Question: I am required to use this indexing of tokens in my difflib call:
difflib.get_close_matches(tokens[0], jobList, n=1, cutoff=0.85)
in order to get my required output. If I use what I expect. Which is tokens[j]
then my output is affected by having the token Asst
still appearing before the address Wyndrum
. Why?
# Short test removes job descriptions from in front of address trailing address strings
testList = ['21 Sharp Crescent _Wainuiomata Shop Asst','Shop Asst Wyndrum Avenue _Lower_Hutt Housewife','Housewife']
jobList = ['Asst','Housewife','Shop']
import difflib
newList = []
for i in range(len(testList)):
tokens = testList[i].split()
for j in range(len(tokens)):
print("tokens[j]",tokens[j],"tokens[0]",tokens[0])
result = difflib.get_close_matches(tokens[0], jobList, n=1, cutoff=0.85)
if result:
while tokens and tokens[0] == result[0]:
tokens.pop(0)
else:
newString = ' '.join(tokens)
newList.append(newString)
break
for i in range(len(newList)):
print(newList[i])
Expected/Correct Output
21 Sharp Crescent _Wainuiomata Shop Asst
Wyndrum Avenue _Lower_Hutt Housewife
Debug print lines
tokens[j] 21 tokens[0] 21
tokens[j] Shop tokens[0] Shop
tokens[j] Wyndrum tokens[0] Asst
tokens[j] _Lower_Hutt tokens[0] Wyndrum
tokens[j] Housewife tokens[0] Housewife
There is rule in Python: if you use for
-loop to iterate some list
then don't remove elements from this list - don't use remove()
or pop()
. Work on copy of original list or create new list with elements which you want to keep.

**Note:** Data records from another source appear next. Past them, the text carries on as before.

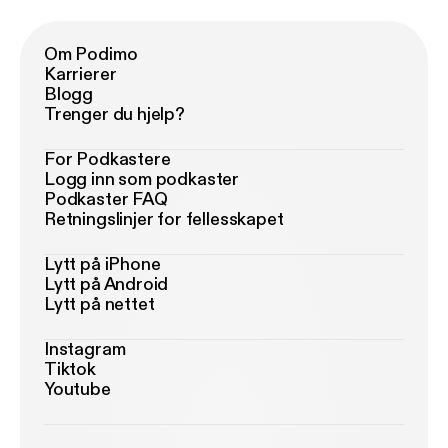
Om Podimo
Karrierer
Blogg
Trenger du hjelp?
For Podkastere
Logg inn som podkaster
Podkaster FAQ
Retningslinjer for fellesskapet
Lytt på iPhone
Lytt på Android
Lytt på nettet
Instagram
Tiktok
Youtube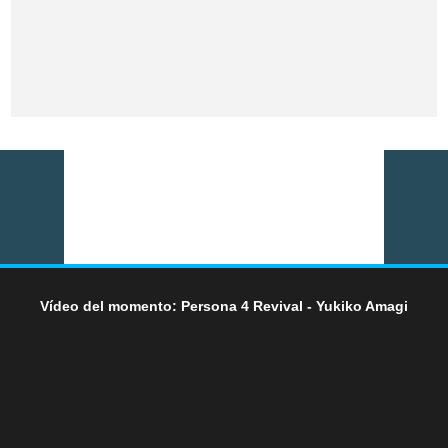
Vídeo del momento: Persona 4 Revival - Yukiko Amagi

When you remove element from list then other elements move on list - and they change indexes. And later for
skips some element because it doesn't know that elements changed indexes.
You should work on copy of tokens - tokens.copy()
tokens = text.split()
copy = tokens.copy() # <-- create copy
for j in range(len(copy)): # <-- use copy
print("tokens[j]", copy[j], "tokens[0]", tokens[0]) # <-- use copy
Full working code with other changes:
import difflib
# PEP8: `lower_case_names` for variables
test_list = [
'21 Sharp Crescent _Wainuiomata Shop Asst',
'Shop Asst Wyndrum Avenue _Lower_Hutt Housewife',
'Housewife'
]
job_list = ['Asst', 'Housewife', 'Shop']
new_list = [] # PEP8: `lower_case_names` for variables
for text in test_list:
print(f'\n>>> text: {text} <<<\n')
tokens = text.split()
copy = tokens.copy()
# loop copy of tokens.
for j in range(len(copy)):
#for j, tok in enumerate(tokens.copy()):
print(f"tokens[j]: {copy[j]:10} | tokens[0]: {tokens[0]}")
#result = difflib.get_close_matches(tokens[0], job_list, n=1, cutoff=0.85)
result = difflib.get_close_matches(copy[j], job_list, n=1, cutoff=0.85)
if result:
if tokens[0] == result[0]:
print(' remove:', tokens.pop(0))
else:
break
new_list.append(' '.join(tokens))
print('\n--- results ---\n')
for old, new in zip(test_list, new_list):
print(old, '--->', new)
Result:
>> text: 21 Sharp Crescent _Wainuiomata Shop Asst <<<
tokens[j]: 21 | tokens[0]: 21
>>> text: Shop Asst Wyndrum Avenue _Lower_Hutt Housewife <<<
tokens[j]: Shop | tokens[0]: Shop
remove: Shop
tokens[j]: Asst | tokens[0]: Asst
remove: Asst
tokens[j]: Wyndrum | tokens[0]: Wyndrum
>>> text: Housewife <<<
tokens[j]: Housewife | tokens[0]: Housewife
remove: Housewife
--- results ---
21 Sharp Crescent _Wainuiomata Shop Asst ---> 21 Sharp Crescent _Wainuiomata Shop Asst
Shop Asst Wyndrum Avenue _Lower_Hutt Housewife ---> Wyndrum Avenue _Lower_Hutt Housewife
Housewife --->